La mia ammonizione? Non reputavo giuste alcune scelte dell’arbitro non come decisione, ma come equità. Gli arbitri come noi hanno un carattere, un modo di vedere le partite, di gestirle. C’è quello che fa giocare di più o di meno, quello più fiscale, quello col cartellino facile e quello meno, oggi non vedevo equità. Gli stessi falli con noi ammoniti e loro a volte senza nemmeno il fallo fischiato, in questo senso parlavo prima di rispetto, nell’equità del giudizio. Perché noi qui nonostante la situazione e le difficoltà stiamo dando credibilità a questo campionato, giocandocela con tutte, cercando di fare il massimo onorando questo sport. Quello che vorrei è il rispetto verso il lavoro e verso i ragazzi, perché quando si viene qua è facile arbitrare contro una squadra con ventitré punti di penalità e il destino quasi segnato, mentre andare contro una squadra che si sta giocando i playoff o i playout è più complesso, nel dubbio veniamo sempre sfavoriti. Ci vuole rispetto verso quello che stiamo facendo, perché è qualcosa di fuori dal comune.
Dopo il 2-2 ho pensato che potessimo vincerla, perché avevamo la voglia di portarla a casa. Questi ragazzi mi danno la sicurezza di provare ad ottenere il massimo in ogni partita, a parte un paio di gare con nostri errori che hanno indirizzato anzitempo il risultato come a Renate o Arzignano, se la stanno giocando alla grande contro qualsiasi avversario. Con lo spirito giusto diamo filo da torcere a tutti e non è cosa da poco, non mi voglio giustificare e sono il primo a voler portare a casa la vittoria, quando non arriva o peggio ancora si perde mi fa male, ma bisogna dare merito a una squadra che sta dando il massimo, giocando con dei ragazzi che fino a pochi mesi fa erano fuori rosa o infortunati da tempo. Quello che si sta facendo va fuori dalla logica e dal comune, il dispiacere è che vorremmo essere ripagati con qualche risultato e per l’errore commesso oggi nel finale dobbiamo fare mea culpa. Bisogna giocare con la bava alla bocca sempre, perché in questa categoria ogni episodio è determinante, soprattutto se di fronte hai una squadra con le qualità e la quantità di soluzioni che ha il Cittadella.

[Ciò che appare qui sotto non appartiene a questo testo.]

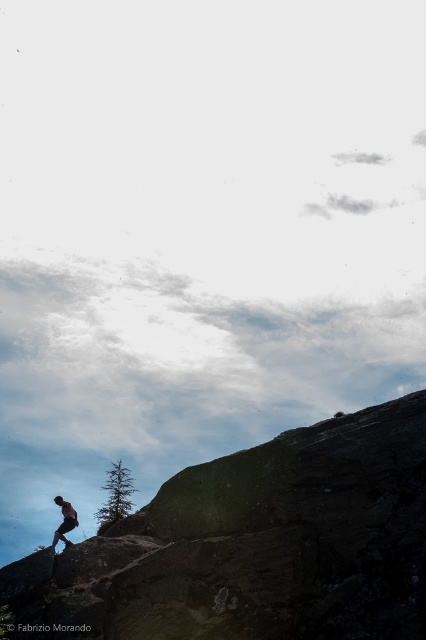 Question: Is rough textured rock at lower right closer to the viewer compared to dark brown leather pants at lower left?

Choices:
 (A) no
 (B) yes

Answer: (B)

Question: Can you confirm if rough textured rock at lower right is positioned below dark brown leather pants at lower left?

Choices:
 (A) no
 (B) yes

Answer: (A)

Question: Which object is farther from the camera taking this photo?

Choices:
 (A) dark brown leather pants at lower left
 (B) rough textured rock at lower right

Answer: (A)

Question: Which object appears farthest from the camera in this image?

Choices:
 (A) dark brown leather pants at lower left
 (B) rough textured rock at lower right

Answer: (A)

Question: Can you confirm if rough textured rock at lower right is thinner than dark brown leather pants at lower left?

Choices:
 (A) yes
 (B) no

Answer: (B)

Question: Which of the following is the farthest from the observer?

Choices:
 (A) (65, 536)
 (B) (39, 637)

Answer: (A) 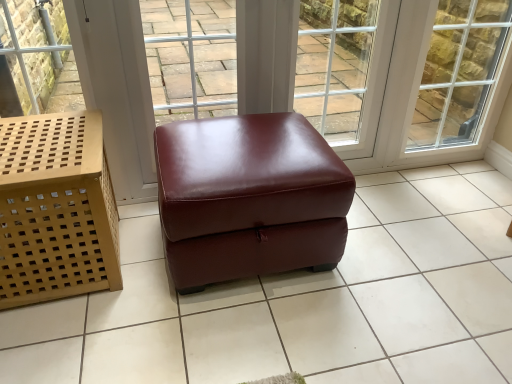 Locate an element on the screen. vacant space in front of burgundy leather ottoman at center is located at coordinates (239, 337). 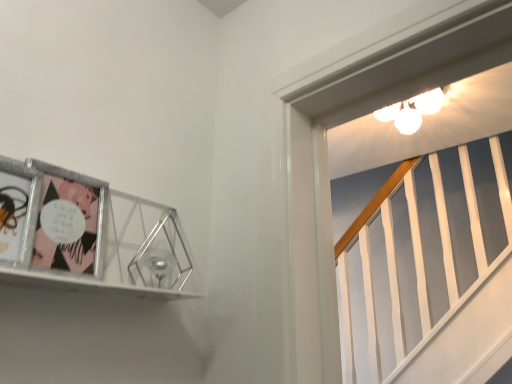 Question: From the image's perspective, is metallic silver picture frame at upper left above or below matte black comic book at left, the first comic book when ordered from front to back?

Choices:
 (A) above
 (B) below

Answer: (B)

Question: In terms of size, does metallic silver picture frame at upper left appear bigger or smaller than matte black comic book at left, the first comic book when ordered from front to back?

Choices:
 (A) big
 (B) small

Answer: (A)

Question: Which is nearer to the matte plastic comic book at left, marked as the 2th comic book in a front-to-back arrangement?

Choices:
 (A) matte black comic book at left, the first comic book when ordered from front to back
 (B) metallic silver picture frame at upper left

Answer: (B)

Question: Based on their relative distances, which object is nearer to the matte plastic comic book at left, marked as the 2th comic book in a front-to-back arrangement?

Choices:
 (A) metallic silver picture frame at upper left
 (B) matte black comic book at left, the second comic book in the back-to-front sequence

Answer: (A) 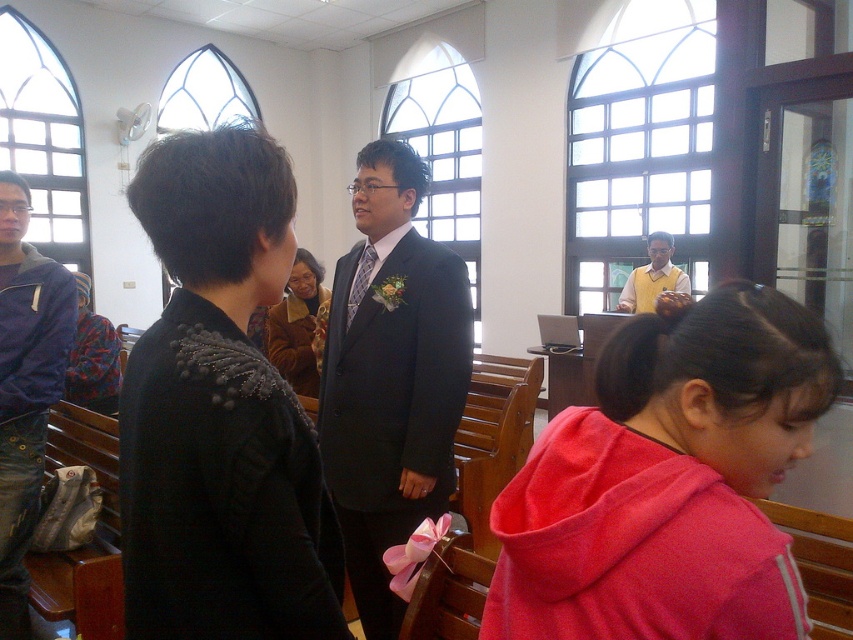 You are organizing a photo shoot and need to arrange two models wearing the matte black suit at center and the yellow matte vest at center. Based on their sizes, which model should stand in front to ensure both are visible in the photo?

The matte black suit at center has a smaller size compared to the yellow matte vest at center, so the model wearing the matte black suit at center should stand in front to ensure both are visible.

In the church scene, you see a pink fleece at lower right and a matte black suit at center. Which object is located to the right of the other?

The pink fleece at lower right is positioned on the right side of matte black suit at center. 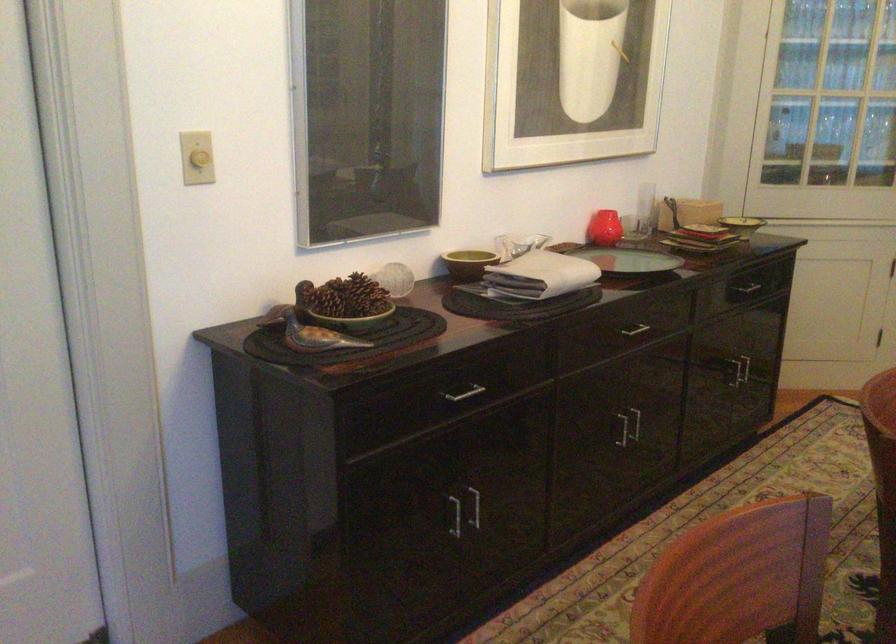 Locate an element on the screen. clear drinking glass is located at coordinates (645, 207). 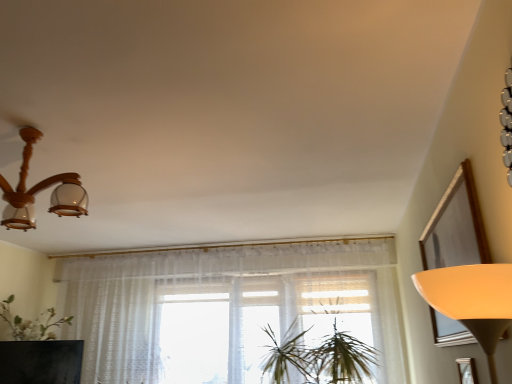 Question: Is green leafy plant at center touching sheer white curtain at center?

Choices:
 (A) yes
 (B) no

Answer: (B)

Question: Does green leafy plant at center contain sheer white curtain at center?

Choices:
 (A) no
 (B) yes

Answer: (A)

Question: Can you confirm if green leafy plant at center is wider than sheer white curtain at center?

Choices:
 (A) yes
 (B) no

Answer: (A)

Question: Is green leafy plant at center completely or partially outside of sheer white curtain at center?

Choices:
 (A) no
 (B) yes

Answer: (B)

Question: Is green leafy plant at center closer to the viewer compared to sheer white curtain at center?

Choices:
 (A) no
 (B) yes

Answer: (B)

Question: Does point (18, 223) appear closer or farther from the camera than point (280, 354)?

Choices:
 (A) farther
 (B) closer

Answer: (B)

Question: In terms of width, does wooden chandelier at upper left look wider or thinner when compared to green leafy plant at center?

Choices:
 (A) wide
 (B) thin

Answer: (B)

Question: From the image's perspective, is wooden chandelier at upper left positioned above or below green leafy plant at center?

Choices:
 (A) below
 (B) above

Answer: (B)

Question: In terms of height, does wooden chandelier at upper left look taller or shorter compared to green leafy plant at center?

Choices:
 (A) short
 (B) tall

Answer: (A)

Question: Relative to green leafy plant at center, is matte black tv at lower left in front or behind?

Choices:
 (A) front
 (B) behind

Answer: (B)

Question: From a real-world perspective, is matte black tv at lower left above or below green leafy plant at center?

Choices:
 (A) below
 (B) above

Answer: (A)

Question: From the image's perspective, is matte black tv at lower left above or below green leafy plant at center?

Choices:
 (A) above
 (B) below

Answer: (B)

Question: Do you think matte black tv at lower left is within green leafy plant at center, or outside of it?

Choices:
 (A) outside
 (B) inside

Answer: (A)

Question: Is sheer white curtain at center in front of or behind wooden chandelier at upper left in the image?

Choices:
 (A) behind
 (B) front

Answer: (A)

Question: Looking at their shapes, would you say sheer white curtain at center is wider or thinner than wooden chandelier at upper left?

Choices:
 (A) thin
 (B) wide

Answer: (A) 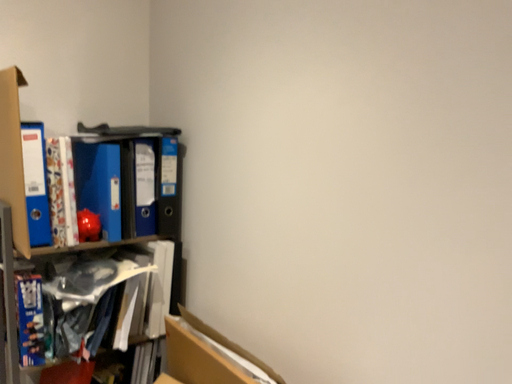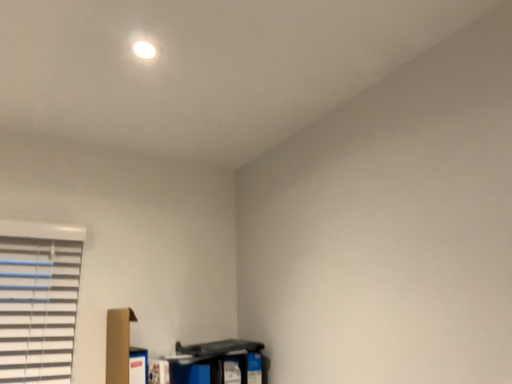 Question: Which way did the camera rotate in the video?

Choices:
 (A) rotated left
 (B) rotated right

Answer: (A) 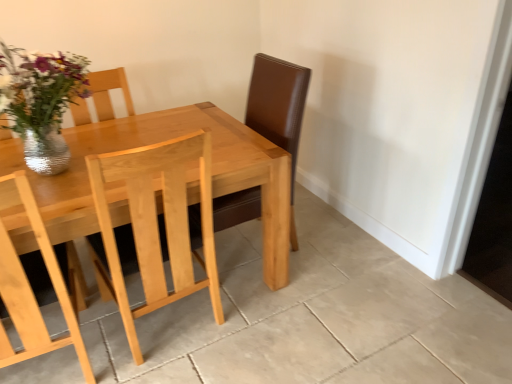 Question: Is point (57, 100) positioned closer to the camera than point (189, 258)?

Choices:
 (A) farther
 (B) closer

Answer: (B)

Question: Do you think metallic silver vase at upper left is within light wood chair at center, or outside of it?

Choices:
 (A) outside
 (B) inside

Answer: (A)

Question: Estimate the real-world distances between objects in this image. Which object is closer to the light wood table at center?

Choices:
 (A) metallic silver vase at upper left
 (B) light wood chair at center

Answer: (B)

Question: Considering the real-world distances, which object is farthest from the metallic silver vase at upper left?

Choices:
 (A) light wood chair at center
 (B) light wood table at center

Answer: (A) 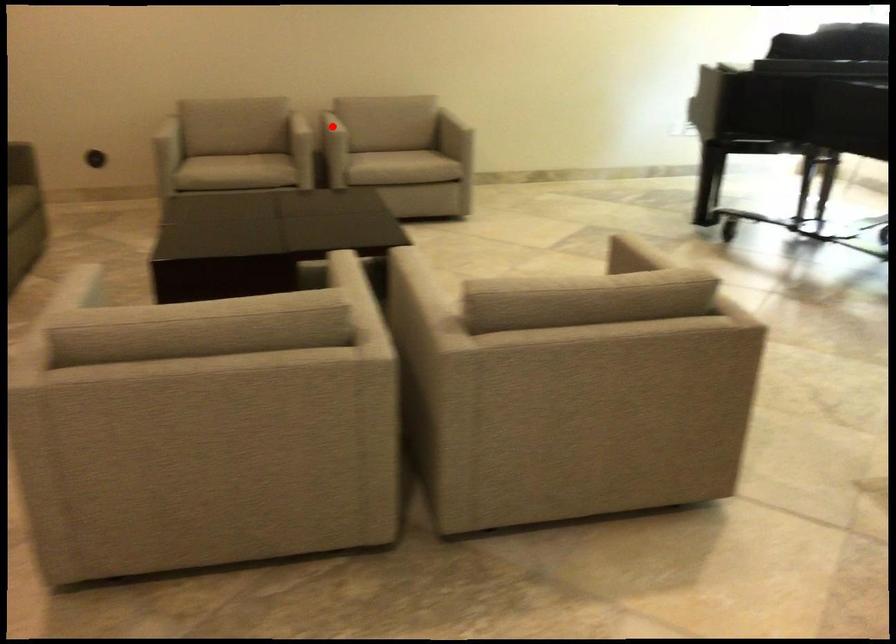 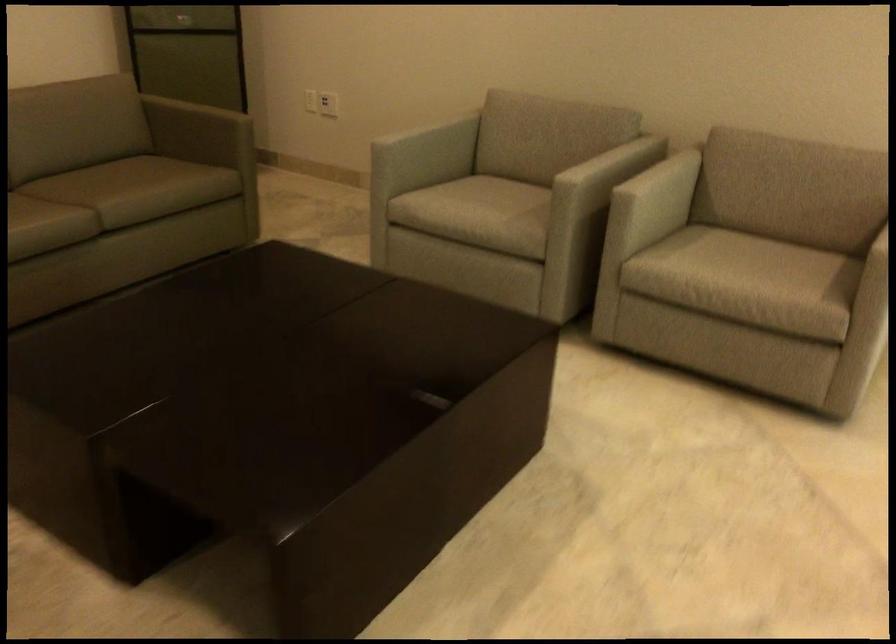 Locate, in the second image, the point that corresponds to the highlighted location in the first image.

(661, 187) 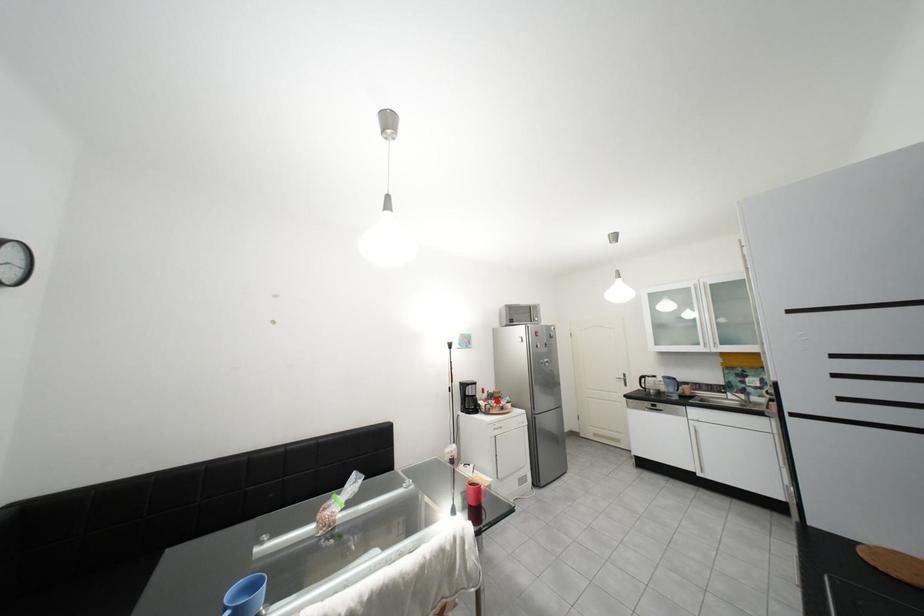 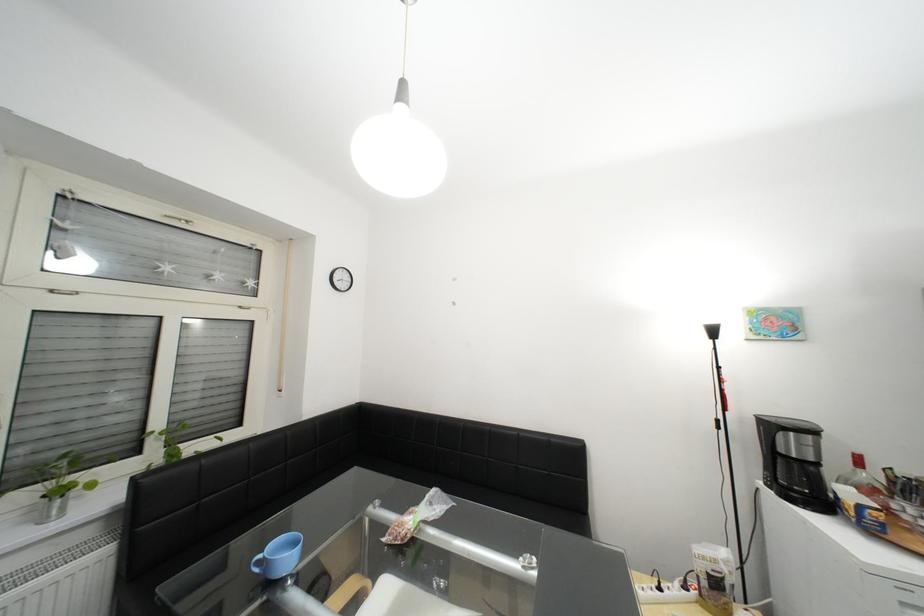 Question: I am providing you with two images of the same scene from different viewpoints. A red point is marked on the first image. Can you still see the location of the red point in image 2?

Choices:
 (A) Yes
 (B) No

Answer: (A)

Nonostante questo siamo stati bravi a crederci, a non mollare mai, a riprendere la partita due volte provando poi a ribaltarla, dovevamo andare forte su quella palla a metà campo e in area nostra non sarebbero arrivati. Su questo dobbiamo fare mea culpa, farne tesoro ed esperienza, girano molto le scatole perché con ogni errore paghi la partita ma anche da questo si cresce, ci sono tanti giovani e bisogna continuare a lavorare dando loro il più possibile per migliorare. Tonetto? Un fastidio all’inguine e ha chiesto il cambio, piove sul bagnato ma andiamo avanti e lavoriamo, il mio compito è di trovare soluzioni non di farmi affliggere dai problemi. Fino alla fine metteremo i ragazzi in grado di fare quello che stanno facendo, lottare e dare fastidio a tutti. Perché tutti devono sapere che qui non si viene a giocare contro una squadra che è morta, se la devono sudare tutti fino alla fine”.